BEGIN Dataset records
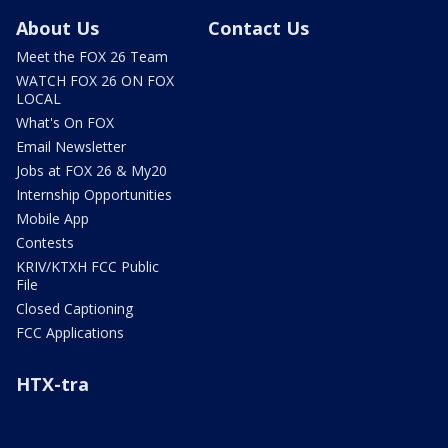
About Us
Contact Us
Meet the FOX 26 Team
WATCH FOX 26 ON FOX
LOCAL
What's On FOX
Email Newsletter
Jobs at FOX 26 & My20
Internship Opportunities
Mobile App
Contests
KRIV/KTXH FCC Public
File
Closed Captioning
FCC Applications
HTX-tra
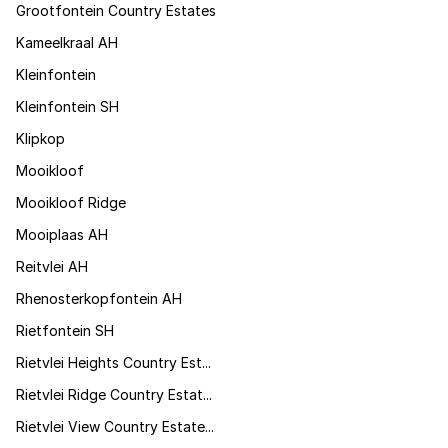
Grootfontein Country Estates
Kameelkraal AH
Kleinfontein
Kleinfontein SH
Klipkop
Mooikloof
Mooikloof Ridge
Mooiplaas AH
Reitvlei AH
Rhenosterkopfontein AH
Rietfontein SH
Rietvlei Heights Country Est...
Rietvlei Ridge Country Estat...
Rietvlei View Country Estate...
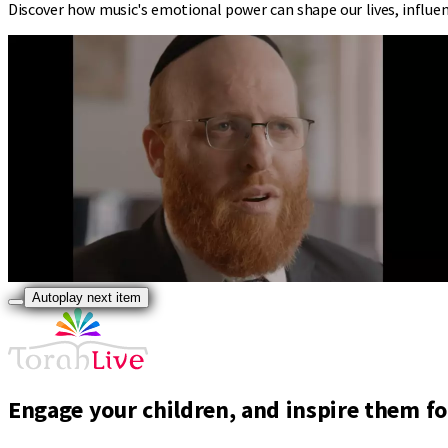
Discover how music's emotional power can shape our lives, influen
Autoplay next item
Engage your children, and inspire them for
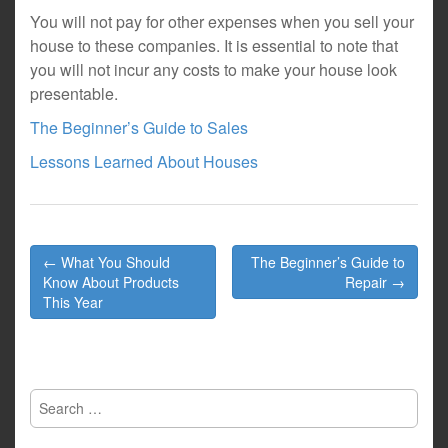
You will not pay for other expenses when you sell your
house to these companies. It is essential to note that
you will not incur any costs to make your house look
presentable.
The Beginner’s Guide to Sales
Lessons Learned About Houses
Post
← What You Should
The Beginner’s Guide to
navigation
Know About Products
Repair →
This Year
Search
for:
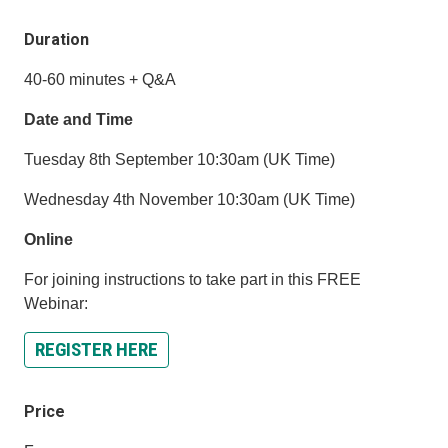
Duration
40-60 minutes + Q&A
Date and Time
Tuesday 8th September 10:30am (UK Time)
Wednesday 4th November 10:30am (UK Time)
Online
For joining instructions to take part in this FREE
Webinar:
REGISTER HERE
Price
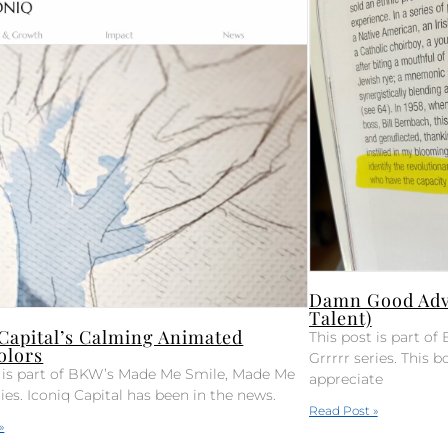
Damn Good Advi
Talent)
 Capital’s Calming Animated
This post is part 
olors
Grrrrr series. This bo
t is part of BKW’s Made Me Smile, Made Me
appreciate
ries. Iconiq Capital has been in the news.
Read Post »
»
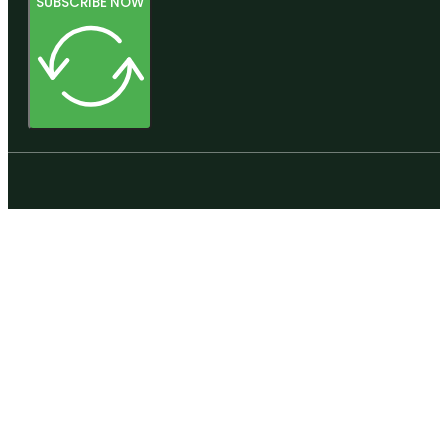
SUBSCRIBE NOW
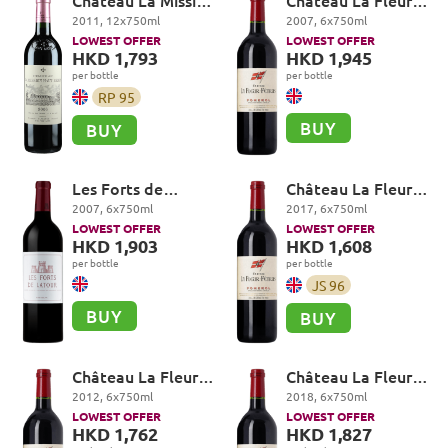
Château La Mission
Château La Fleur-
Haut-Brion Cru
Petrus, Pomerol
2011
,
12
x
750
ml
2007
,
6
x
750
ml
Classé, Pessac-
LOWEST OFFER
LOWEST OFFER
Léognan
HKD 1,793
HKD 1,945
per bottle
per bottle
RP
95
BUY
BUY
Les Forts de
Château La Fleur-
Latour, Pauillac
Petrus, Pomerol
2007
,
6
x
750
ml
2017
,
6
x
750
ml
LOWEST OFFER
LOWEST OFFER
HKD 1,903
HKD 1,608
per bottle
per bottle
JS
96
BUY
BUY
Château La Fleur-
Château La Fleur-
Petrus, Pomerol
Petrus, Pomerol
2012
,
6
x
750
ml
2018
,
6
x
750
ml
LOWEST OFFER
LOWEST OFFER
HKD 1,762
HKD 1,827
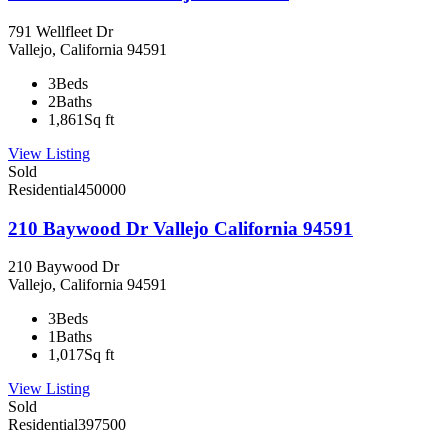
791 Wellfleet Dr
Vallejo, California 94591
3
Beds
2
Baths
1,861
Sq ft
View Listing
Sold
Residential
450000
210 Baywood Dr Vallejo California 94591
210 Baywood Dr
Vallejo, California 94591
3
Beds
1
Baths
1,017
Sq ft
View Listing
Sold
Residential
397500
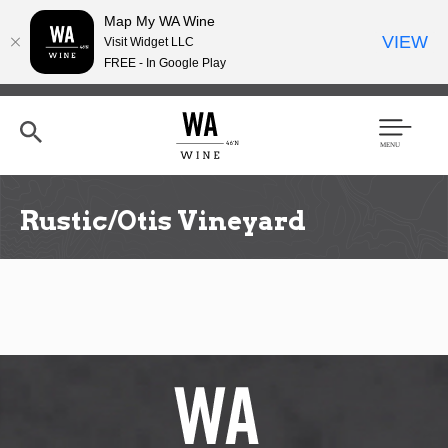
Map My WA Wine
VIEW
Visit Widget LLC
FREE - In Google Play
Skip
to
main
content
Se
Men
arc
u
h
Rustic/Otis Vineyard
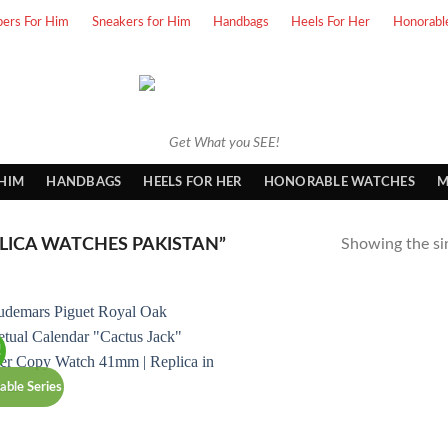
pers For Him
Sneakers for Him
Handbags
Heels For Her
Honorabl
Get What you SEE!
 HIM
HANDBAGS
HEELS FOR HER
HONORABLE WATCHES
M
LICA WATCHES PAKISTAN”
Showing the sin
!
able Series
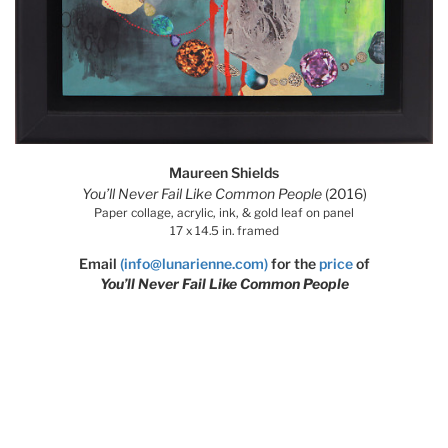
Maureen Shields
You’ll Never Fail Like Common People
(2016)
Paper collage, acrylic, ink, & gold leaf on panel
17 x 14.5 in. framed
Email
(info@lunarienne.com)
for the
price
of
You’ll Never Fail Like Common People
END Dataset records
Instructions for the task
Repeat exactly the lines from the start of the entries down to the line with "Engage your children, and inspire them for", keeping both ends but none of the pictures.

Task answer
About Us
Contact Us
Meet the FOX 26 Team
WATCH FOX 26 ON FOX
LOCAL
What's On FOX
Email Newsletter
Jobs at FOX 26 & My20
Internship Opportunities
Mobile App
Contests
KRIV/KTXH FCC Public
File
Closed Captioning
FCC Applications
HTX-tra
Grootfontein Country Estates
Kameelkraal AH
Kleinfontein
Kleinfontein SH
Klipkop
Mooikloof
Mooikloof Ridge
Mooiplaas AH
Reitvlei AH
Rhenosterkopfontein AH
Rietfontein SH
Rietvlei Heights Country Est...
Rietvlei Ridge Country Estat...
Rietvlei View Country Estate...
Discover how music's emotional power can shape our lives, influen
Autoplay next item
Engage your children, and inspire them for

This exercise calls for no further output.